◆ **Task**: Would you please output only the lines from the one containing "the path to awakening." through the end of the entries below, exactly as written?

○ ○ ○

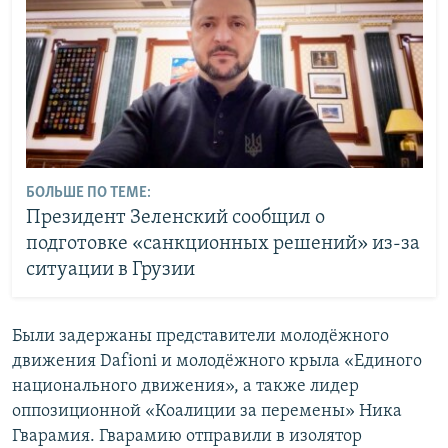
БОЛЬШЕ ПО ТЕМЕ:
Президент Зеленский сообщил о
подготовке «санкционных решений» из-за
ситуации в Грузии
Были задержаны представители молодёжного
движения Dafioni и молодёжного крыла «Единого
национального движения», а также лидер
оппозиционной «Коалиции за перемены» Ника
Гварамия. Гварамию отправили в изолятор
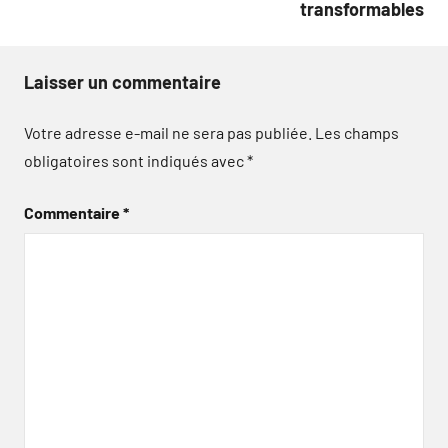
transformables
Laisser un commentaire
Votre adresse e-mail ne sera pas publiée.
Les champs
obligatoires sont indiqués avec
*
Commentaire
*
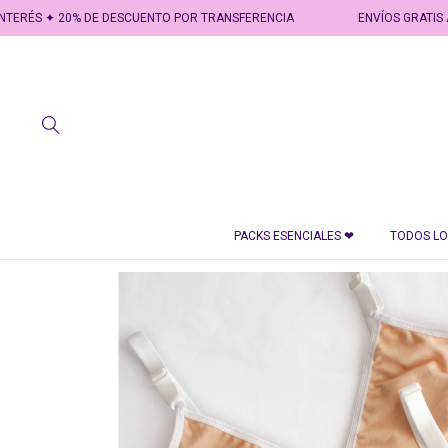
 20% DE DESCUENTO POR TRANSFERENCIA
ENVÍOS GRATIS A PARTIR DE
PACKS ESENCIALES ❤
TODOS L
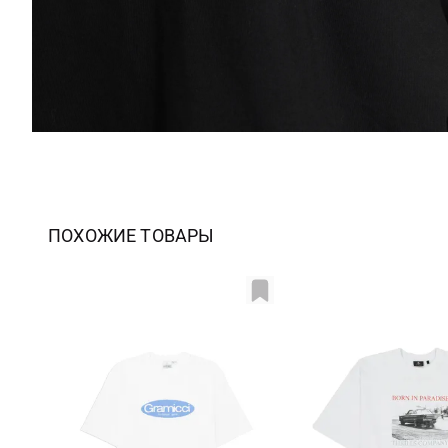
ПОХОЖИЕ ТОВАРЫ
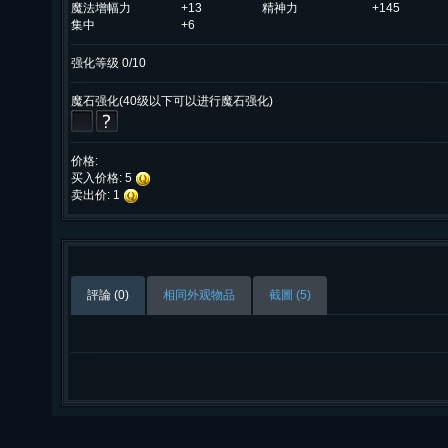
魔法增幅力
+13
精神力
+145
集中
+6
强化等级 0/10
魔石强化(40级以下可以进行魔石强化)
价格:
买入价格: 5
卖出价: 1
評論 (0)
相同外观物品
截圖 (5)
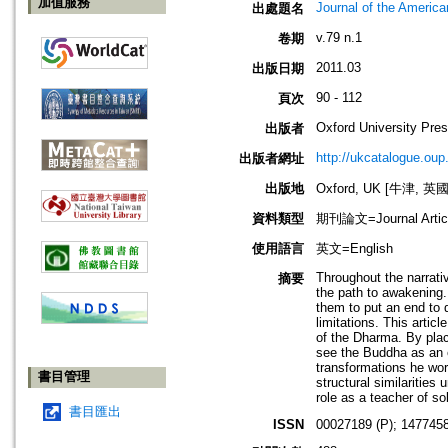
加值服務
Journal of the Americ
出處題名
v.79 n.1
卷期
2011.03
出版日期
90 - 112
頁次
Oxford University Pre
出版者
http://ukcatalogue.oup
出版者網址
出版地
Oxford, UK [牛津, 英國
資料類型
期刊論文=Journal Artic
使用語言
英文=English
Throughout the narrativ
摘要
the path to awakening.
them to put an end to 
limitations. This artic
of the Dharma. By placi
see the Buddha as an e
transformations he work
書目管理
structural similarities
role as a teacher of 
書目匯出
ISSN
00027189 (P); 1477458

○ ○ ○

◆ **Response**:
the path to awakening.
them to put an end to 
limitations. This artic
of the Dharma. By placi
see the Buddha as an e
transformations he work
書目管理
structural similarities
role as a teacher of 
書目匯出
ISSN
00027189 (P); 1477458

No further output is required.